_Task to complete_:
Copy out exactly the lines from the start of the data to the line containing "В Красноярском крае бывшим директору". Include both.

_Supplied material_:

◇ ◇ ◇ ◇ ◇

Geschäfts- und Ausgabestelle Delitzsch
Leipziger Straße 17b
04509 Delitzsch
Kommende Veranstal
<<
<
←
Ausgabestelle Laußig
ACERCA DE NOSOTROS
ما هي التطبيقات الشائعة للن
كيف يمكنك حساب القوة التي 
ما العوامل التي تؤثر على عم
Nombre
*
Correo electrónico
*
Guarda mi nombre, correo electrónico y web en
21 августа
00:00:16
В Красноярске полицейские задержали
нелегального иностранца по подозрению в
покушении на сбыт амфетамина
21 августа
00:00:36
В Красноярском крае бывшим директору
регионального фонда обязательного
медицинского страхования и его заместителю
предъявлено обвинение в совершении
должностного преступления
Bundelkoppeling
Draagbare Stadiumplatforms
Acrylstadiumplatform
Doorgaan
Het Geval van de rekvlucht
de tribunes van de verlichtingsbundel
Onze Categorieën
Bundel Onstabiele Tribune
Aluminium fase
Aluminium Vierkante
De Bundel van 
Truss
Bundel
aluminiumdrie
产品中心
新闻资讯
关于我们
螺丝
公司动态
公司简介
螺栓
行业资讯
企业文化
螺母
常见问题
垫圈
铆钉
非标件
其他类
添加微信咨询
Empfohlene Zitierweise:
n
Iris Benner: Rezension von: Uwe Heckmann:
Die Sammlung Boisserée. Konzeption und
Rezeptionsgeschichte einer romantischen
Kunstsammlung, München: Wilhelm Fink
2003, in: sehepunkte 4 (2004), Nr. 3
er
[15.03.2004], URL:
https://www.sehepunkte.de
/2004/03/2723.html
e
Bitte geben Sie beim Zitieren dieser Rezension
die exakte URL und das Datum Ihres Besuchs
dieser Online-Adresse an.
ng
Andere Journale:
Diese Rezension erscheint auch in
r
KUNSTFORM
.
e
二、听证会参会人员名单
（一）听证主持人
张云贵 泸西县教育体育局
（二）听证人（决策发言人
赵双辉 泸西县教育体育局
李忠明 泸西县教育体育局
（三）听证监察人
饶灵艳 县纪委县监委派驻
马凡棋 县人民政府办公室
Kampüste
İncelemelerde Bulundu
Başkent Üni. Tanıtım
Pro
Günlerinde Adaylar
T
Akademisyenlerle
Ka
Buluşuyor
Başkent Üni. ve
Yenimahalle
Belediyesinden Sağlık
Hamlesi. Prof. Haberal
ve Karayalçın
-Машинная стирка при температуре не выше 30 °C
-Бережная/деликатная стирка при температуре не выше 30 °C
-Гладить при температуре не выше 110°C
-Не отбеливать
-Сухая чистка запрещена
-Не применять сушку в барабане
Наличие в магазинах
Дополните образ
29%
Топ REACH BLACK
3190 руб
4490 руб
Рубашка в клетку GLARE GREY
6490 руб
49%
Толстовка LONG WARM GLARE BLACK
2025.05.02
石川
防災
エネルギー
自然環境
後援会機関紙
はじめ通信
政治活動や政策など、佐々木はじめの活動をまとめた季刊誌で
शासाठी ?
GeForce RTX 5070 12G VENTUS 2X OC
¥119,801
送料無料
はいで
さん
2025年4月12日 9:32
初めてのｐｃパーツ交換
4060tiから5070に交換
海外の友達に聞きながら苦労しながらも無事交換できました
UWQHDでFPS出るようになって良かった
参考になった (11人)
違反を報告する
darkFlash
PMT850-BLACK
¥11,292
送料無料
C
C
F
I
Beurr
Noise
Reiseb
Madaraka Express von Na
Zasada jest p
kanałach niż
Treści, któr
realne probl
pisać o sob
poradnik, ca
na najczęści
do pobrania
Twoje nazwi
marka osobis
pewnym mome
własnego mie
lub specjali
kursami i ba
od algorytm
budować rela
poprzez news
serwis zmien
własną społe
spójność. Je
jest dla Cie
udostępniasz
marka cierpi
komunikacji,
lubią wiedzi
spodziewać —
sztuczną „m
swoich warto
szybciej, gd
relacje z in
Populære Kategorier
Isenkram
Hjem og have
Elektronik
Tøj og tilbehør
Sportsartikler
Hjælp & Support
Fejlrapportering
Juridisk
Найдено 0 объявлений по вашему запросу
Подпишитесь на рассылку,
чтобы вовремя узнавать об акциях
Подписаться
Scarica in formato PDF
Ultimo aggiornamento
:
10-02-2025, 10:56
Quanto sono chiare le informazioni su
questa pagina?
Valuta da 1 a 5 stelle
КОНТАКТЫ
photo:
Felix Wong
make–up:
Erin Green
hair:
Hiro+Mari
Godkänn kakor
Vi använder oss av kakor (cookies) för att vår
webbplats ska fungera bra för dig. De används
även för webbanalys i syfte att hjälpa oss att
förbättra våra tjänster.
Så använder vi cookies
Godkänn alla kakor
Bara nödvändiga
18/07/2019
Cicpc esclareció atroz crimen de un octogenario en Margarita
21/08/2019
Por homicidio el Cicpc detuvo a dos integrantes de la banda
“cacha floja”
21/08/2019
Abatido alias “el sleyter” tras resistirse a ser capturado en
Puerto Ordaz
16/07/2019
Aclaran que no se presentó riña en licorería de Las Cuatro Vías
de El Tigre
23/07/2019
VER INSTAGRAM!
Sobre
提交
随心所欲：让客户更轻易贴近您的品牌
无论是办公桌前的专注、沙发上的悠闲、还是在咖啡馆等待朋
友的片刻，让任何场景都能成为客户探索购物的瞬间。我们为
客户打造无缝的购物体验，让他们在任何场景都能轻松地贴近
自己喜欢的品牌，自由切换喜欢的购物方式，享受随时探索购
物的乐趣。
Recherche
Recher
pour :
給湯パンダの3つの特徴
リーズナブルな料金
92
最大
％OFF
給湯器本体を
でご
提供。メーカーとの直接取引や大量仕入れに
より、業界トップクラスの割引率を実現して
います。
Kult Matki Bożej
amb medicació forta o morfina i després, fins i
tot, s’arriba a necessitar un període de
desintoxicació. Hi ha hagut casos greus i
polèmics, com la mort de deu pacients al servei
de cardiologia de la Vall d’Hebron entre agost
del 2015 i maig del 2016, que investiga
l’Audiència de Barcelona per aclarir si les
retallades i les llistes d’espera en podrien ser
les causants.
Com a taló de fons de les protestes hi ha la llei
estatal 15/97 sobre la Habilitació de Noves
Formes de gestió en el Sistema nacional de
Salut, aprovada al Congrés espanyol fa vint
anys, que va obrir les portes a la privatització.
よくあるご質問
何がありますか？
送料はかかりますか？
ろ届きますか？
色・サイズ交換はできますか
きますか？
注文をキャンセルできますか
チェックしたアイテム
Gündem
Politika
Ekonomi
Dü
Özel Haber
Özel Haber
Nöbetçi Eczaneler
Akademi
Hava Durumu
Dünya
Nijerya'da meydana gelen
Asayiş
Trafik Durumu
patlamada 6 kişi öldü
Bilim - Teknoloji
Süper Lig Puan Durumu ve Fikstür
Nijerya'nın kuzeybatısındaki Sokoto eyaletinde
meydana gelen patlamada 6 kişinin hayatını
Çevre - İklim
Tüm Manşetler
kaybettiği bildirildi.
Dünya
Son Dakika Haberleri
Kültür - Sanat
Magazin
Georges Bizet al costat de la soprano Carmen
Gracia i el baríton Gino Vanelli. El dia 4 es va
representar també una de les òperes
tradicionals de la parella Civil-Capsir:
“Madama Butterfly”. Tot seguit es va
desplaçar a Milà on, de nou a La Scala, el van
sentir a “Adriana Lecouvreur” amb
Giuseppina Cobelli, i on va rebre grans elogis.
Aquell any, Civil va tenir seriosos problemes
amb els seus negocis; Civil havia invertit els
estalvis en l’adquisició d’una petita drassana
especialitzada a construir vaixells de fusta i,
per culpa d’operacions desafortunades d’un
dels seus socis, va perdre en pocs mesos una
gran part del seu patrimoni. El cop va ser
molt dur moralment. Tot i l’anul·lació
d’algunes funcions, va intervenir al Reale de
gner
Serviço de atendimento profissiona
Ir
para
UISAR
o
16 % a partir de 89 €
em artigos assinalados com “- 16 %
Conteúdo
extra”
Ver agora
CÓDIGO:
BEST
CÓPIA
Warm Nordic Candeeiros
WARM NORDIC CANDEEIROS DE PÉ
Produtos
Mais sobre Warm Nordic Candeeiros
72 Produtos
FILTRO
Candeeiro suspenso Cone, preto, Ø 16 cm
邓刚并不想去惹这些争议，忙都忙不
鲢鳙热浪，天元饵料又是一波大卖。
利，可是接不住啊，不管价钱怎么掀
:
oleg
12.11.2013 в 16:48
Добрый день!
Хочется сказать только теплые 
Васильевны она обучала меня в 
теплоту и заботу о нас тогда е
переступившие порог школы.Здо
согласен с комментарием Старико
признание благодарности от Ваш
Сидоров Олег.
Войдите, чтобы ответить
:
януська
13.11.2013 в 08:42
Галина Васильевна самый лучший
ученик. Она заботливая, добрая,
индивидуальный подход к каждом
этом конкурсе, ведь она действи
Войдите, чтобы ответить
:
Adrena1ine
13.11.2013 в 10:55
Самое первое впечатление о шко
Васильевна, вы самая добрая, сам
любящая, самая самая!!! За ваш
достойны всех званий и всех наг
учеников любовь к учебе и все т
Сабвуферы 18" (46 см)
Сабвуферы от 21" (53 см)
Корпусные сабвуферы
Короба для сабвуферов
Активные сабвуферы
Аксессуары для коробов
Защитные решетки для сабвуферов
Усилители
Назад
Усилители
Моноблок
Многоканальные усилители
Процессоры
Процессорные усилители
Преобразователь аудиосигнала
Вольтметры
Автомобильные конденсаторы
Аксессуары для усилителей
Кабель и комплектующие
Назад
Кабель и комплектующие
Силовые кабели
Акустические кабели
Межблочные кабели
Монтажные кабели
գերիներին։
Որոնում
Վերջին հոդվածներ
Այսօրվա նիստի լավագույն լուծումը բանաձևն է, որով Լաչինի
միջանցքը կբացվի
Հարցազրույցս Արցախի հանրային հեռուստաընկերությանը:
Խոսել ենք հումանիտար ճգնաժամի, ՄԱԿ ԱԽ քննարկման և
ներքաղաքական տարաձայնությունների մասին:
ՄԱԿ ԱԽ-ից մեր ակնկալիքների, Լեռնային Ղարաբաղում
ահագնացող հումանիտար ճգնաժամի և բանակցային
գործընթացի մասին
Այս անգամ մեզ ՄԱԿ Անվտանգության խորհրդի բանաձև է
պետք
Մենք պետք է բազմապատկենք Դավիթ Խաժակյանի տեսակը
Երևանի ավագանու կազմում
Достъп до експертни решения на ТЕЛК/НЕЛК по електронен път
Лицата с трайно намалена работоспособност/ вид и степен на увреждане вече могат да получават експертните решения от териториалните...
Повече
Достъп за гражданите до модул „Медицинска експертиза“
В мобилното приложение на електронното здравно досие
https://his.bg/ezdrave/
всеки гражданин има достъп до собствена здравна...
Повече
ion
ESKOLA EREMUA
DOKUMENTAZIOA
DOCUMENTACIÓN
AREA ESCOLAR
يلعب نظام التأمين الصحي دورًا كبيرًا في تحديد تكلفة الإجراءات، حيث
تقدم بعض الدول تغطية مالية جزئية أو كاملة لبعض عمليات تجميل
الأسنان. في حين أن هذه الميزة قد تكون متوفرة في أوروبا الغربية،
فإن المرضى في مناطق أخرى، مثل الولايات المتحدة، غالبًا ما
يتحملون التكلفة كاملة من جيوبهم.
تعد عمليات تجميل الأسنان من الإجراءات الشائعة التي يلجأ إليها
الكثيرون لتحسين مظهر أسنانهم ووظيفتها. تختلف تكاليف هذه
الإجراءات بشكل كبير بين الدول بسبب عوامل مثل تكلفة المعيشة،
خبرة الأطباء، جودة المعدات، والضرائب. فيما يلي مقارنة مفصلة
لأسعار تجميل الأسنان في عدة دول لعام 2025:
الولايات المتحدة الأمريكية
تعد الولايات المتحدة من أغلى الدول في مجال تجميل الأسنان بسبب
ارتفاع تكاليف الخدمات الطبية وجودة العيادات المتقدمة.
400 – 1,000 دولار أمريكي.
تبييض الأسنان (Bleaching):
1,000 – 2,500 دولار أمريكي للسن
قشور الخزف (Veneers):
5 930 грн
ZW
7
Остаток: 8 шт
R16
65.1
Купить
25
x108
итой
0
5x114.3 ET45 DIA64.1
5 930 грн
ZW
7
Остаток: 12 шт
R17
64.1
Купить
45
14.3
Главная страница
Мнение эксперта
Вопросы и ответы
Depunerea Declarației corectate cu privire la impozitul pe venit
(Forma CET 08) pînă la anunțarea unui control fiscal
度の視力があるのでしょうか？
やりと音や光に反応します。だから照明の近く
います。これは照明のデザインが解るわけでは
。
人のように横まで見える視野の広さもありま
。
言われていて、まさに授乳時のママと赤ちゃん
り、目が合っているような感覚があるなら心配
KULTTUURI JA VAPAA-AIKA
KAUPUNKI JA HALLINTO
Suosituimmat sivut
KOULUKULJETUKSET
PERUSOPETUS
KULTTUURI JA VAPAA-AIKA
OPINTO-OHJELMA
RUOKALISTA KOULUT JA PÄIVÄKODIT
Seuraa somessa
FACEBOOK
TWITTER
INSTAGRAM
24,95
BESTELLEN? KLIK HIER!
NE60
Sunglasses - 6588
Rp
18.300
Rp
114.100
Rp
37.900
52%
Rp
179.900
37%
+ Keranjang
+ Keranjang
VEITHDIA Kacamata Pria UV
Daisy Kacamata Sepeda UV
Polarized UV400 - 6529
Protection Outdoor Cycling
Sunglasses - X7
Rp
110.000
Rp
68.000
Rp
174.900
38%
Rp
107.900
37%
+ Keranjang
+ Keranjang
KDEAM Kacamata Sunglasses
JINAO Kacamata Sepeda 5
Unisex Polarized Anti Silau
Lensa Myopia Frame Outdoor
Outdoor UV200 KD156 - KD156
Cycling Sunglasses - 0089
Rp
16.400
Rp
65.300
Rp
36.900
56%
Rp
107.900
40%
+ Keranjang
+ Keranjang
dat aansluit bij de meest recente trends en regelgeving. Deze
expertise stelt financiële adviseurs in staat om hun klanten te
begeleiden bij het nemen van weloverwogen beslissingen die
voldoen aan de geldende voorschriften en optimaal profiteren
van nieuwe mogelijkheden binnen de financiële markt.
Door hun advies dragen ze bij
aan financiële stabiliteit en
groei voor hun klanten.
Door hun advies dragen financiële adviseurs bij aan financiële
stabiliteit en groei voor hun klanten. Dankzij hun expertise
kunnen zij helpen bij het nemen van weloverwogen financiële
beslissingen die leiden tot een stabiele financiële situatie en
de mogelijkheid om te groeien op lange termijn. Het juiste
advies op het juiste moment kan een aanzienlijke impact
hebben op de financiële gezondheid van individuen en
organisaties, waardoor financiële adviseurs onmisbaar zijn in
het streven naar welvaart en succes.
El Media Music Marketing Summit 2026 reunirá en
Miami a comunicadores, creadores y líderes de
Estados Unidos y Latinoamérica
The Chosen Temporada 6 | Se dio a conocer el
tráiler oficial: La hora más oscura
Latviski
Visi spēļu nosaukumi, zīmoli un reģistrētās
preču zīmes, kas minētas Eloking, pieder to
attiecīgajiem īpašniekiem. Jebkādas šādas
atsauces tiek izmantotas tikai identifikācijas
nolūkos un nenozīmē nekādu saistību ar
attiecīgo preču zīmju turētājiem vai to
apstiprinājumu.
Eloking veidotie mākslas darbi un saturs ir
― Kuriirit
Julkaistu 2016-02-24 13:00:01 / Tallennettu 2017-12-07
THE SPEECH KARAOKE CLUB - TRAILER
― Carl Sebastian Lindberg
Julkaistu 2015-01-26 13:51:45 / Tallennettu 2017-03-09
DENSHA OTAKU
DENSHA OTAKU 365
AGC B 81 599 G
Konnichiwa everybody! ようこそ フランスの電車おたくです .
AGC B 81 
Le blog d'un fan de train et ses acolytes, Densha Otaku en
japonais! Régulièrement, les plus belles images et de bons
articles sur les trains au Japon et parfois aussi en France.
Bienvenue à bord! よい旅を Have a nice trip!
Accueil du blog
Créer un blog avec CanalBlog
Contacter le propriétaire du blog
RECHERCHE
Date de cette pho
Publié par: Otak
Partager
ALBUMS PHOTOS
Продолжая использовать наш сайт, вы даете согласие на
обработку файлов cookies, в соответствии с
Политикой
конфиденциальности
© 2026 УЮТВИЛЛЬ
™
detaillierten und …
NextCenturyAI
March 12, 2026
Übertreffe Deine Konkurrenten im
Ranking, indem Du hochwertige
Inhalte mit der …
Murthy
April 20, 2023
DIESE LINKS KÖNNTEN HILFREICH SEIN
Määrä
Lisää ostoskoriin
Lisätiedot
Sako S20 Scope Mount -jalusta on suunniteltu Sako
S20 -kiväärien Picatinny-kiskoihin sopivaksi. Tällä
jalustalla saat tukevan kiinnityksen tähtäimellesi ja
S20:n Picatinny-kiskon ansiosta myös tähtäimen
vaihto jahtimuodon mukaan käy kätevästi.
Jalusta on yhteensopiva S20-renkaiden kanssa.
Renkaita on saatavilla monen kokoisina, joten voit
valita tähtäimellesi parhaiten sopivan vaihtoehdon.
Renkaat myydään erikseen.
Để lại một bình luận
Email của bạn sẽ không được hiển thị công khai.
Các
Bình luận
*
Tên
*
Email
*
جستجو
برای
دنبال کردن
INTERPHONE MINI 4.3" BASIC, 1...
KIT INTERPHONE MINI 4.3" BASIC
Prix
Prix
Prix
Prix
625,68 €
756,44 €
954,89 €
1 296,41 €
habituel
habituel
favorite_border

◇ ◇ ◇ ◇ ◇

_Worked solution_:
Geschäfts- und Ausgabestelle Delitzsch
Leipziger Straße 17b
04509 Delitzsch
Kommende Veranstal
<<
<
←
Ausgabestelle Laußig
ACERCA DE NOSOTROS
ما هي التطبيقات الشائعة للن
كيف يمكنك حساب القوة التي 
ما العوامل التي تؤثر على عم
Nombre
*
Correo electrónico
*
Guarda mi nombre, correo electrónico y web en
21 августа
00:00:16
В Красноярске полицейские задержали
нелегального иностранца по подозрению в
покушении на сбыт амфетамина
21 августа
00:00:36
В Красноярском крае бывшим директору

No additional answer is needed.